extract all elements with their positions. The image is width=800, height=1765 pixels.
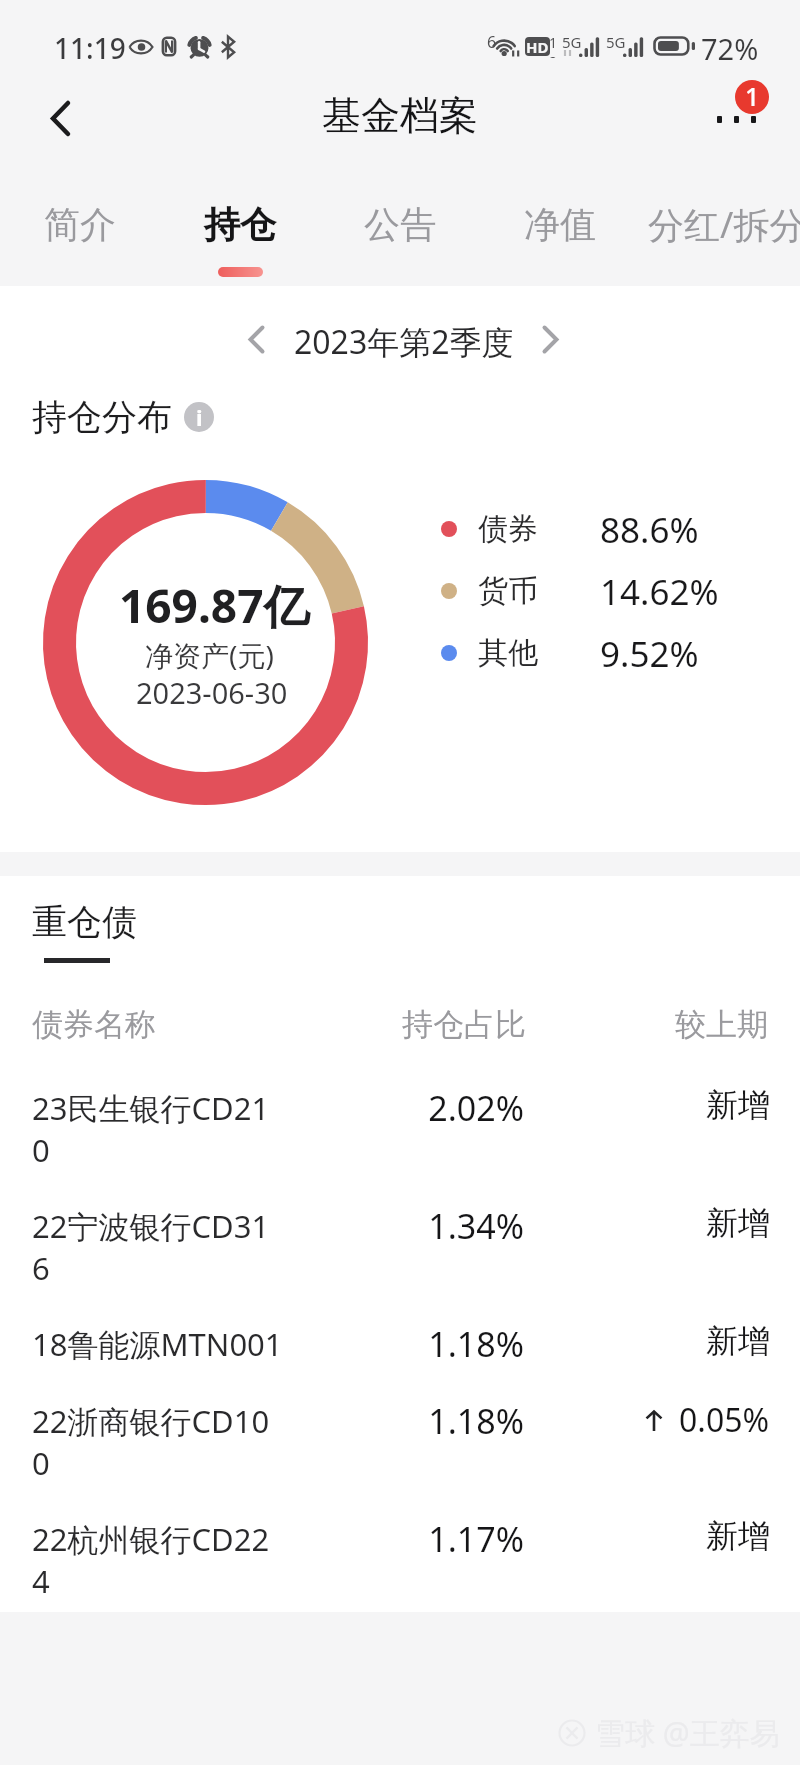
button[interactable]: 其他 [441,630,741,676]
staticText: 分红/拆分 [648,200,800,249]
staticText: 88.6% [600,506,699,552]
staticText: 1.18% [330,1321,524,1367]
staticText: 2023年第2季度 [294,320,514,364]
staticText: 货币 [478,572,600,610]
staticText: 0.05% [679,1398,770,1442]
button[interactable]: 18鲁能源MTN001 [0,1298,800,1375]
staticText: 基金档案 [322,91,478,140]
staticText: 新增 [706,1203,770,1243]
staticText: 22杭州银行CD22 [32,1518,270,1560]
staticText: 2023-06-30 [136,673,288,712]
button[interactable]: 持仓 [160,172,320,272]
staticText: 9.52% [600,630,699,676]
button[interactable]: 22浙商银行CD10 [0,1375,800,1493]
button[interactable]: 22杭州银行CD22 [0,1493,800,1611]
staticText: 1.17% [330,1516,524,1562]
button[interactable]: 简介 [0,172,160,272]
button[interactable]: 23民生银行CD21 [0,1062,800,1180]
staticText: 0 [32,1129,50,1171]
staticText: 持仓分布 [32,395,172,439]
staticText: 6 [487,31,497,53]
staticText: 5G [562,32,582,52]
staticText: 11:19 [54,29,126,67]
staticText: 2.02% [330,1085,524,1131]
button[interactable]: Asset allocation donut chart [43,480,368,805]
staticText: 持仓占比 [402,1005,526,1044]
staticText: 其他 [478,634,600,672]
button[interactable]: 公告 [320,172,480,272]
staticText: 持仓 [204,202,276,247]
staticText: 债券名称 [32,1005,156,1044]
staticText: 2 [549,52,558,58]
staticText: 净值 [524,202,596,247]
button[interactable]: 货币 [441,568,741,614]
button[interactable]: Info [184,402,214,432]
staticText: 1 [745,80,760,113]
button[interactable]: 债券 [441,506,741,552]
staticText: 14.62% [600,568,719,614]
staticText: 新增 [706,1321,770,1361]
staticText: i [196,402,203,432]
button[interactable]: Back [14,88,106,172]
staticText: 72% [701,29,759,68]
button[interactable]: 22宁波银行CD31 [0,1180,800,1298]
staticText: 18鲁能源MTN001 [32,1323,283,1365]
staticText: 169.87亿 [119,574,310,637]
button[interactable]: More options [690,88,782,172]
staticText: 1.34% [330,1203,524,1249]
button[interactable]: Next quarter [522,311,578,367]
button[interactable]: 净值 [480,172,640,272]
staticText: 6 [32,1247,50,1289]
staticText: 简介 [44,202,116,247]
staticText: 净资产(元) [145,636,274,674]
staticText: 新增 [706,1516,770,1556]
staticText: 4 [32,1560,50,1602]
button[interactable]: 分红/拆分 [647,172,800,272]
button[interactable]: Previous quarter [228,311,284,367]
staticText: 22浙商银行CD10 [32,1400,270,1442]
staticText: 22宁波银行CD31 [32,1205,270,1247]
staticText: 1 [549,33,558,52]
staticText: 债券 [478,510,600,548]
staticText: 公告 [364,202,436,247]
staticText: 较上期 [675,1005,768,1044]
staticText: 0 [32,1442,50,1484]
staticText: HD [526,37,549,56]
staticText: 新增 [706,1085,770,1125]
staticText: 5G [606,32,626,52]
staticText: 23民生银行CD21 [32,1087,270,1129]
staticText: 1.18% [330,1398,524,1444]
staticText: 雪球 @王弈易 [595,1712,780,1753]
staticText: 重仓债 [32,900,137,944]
----------
Reproduce the lines above letter for letter. The pictures stay behind.

**ANSWER FOR THIS EXERCISE**
extract all elements with their positions. The image is width=800, height=1765 pixels.
button[interactable]: 其他 [441,630,741,676]
staticText: 分红/拆分 [648,200,800,249]
staticText: 88.6% [600,506,699,552]
staticText: 1.18% [330,1321,524,1367]
staticText: 2023年第2季度 [294,320,514,364]
staticText: 货币 [478,572,600,610]
staticText: 0.05% [679,1398,770,1442]
button[interactable]: 18鲁能源MTN001 [0,1298,800,1375]
staticText: 基金档案 [322,91,478,140]
staticText: 新增 [706,1203,770,1243]
staticText: 22杭州银行CD22 [32,1518,270,1560]
staticText: 2023-06-30 [136,673,288,712]
button[interactable]: 持仓 [160,172,320,272]
staticText: 9.52% [600,630,699,676]
button[interactable]: 22浙商银行CD10 [0,1375,800,1493]
button[interactable]: 22杭州银行CD22 [0,1493,800,1611]
staticText: 1.17% [330,1516,524,1562]
button[interactable]: 简介 [0,172,160,272]
button[interactable]: 23民生银行CD21 [0,1062,800,1180]
staticText: 0 [32,1129,50,1171]
staticText: 持仓分布 [32,395,172,439]
staticText: 6 [487,31,497,53]
staticText: 5G [562,32,582,52]
staticText: 11:19 [54,29,126,67]
staticText: 2.02% [330,1085,524,1131]
button[interactable]: Asset allocation donut chart [43,480,368,805]
staticText: 持仓占比 [402,1005,526,1044]
staticText: 其他 [478,634,600,672]
button[interactable]: 公告 [320,172,480,272]
staticText: 持仓 [204,202,276,247]
staticText: 债券名称 [32,1005,156,1044]
staticText: 2 [549,52,558,58]
staticText: 净值 [524,202,596,247]
button[interactable]: 货币 [441,568,741,614]
button[interactable]: Info [184,402,214,432]
staticText: 1 [745,80,760,113]
button[interactable]: 债券 [441,506,741,552]
staticText: 14.62% [600,568,719,614]
staticText: 新增 [706,1321,770,1361]
staticText: i [196,402,203,432]
button[interactable]: Back [14,88,106,172]
staticText: 72% [701,29,759,68]
button[interactable]: 22宁波银行CD31 [0,1180,800,1298]
staticText: 18鲁能源MTN001 [32,1323,283,1365]
staticText: 169.87亿 [119,574,310,637]
button[interactable]: More options [690,88,782,172]
staticText: 1.34% [330,1203,524,1249]
button[interactable]: Next quarter [522,311,578,367]
button[interactable]: 净值 [480,172,640,272]
staticText: 6 [32,1247,50,1289]
staticText: 简介 [44,202,116,247]
staticText: 净资产(元) [145,636,274,674]
staticText: 新增 [706,1516,770,1556]
staticText: 4 [32,1560,50,1602]
button[interactable]: 分红/拆分 [647,172,800,272]
button[interactable]: Previous quarter [228,311,284,367]
staticText: 22浙商银行CD10 [32,1400,270,1442]
staticText: 22宁波银行CD31 [32,1205,270,1247]
staticText: 1 [549,33,558,52]
staticText: 债券 [478,510,600,548]
staticText: 公告 [364,202,436,247]
staticText: 较上期 [675,1005,768,1044]
staticText: 0 [32,1442,50,1484]
staticText: HD [526,37,549,56]
staticText: 新增 [706,1085,770,1125]
staticText: 5G [606,32,626,52]
staticText: 23民生银行CD21 [32,1087,270,1129]
staticText: 1.18% [330,1398,524,1444]
staticText: 雪球 @王弈易 [595,1712,780,1753]
staticText: 重仓债 [32,900,137,944]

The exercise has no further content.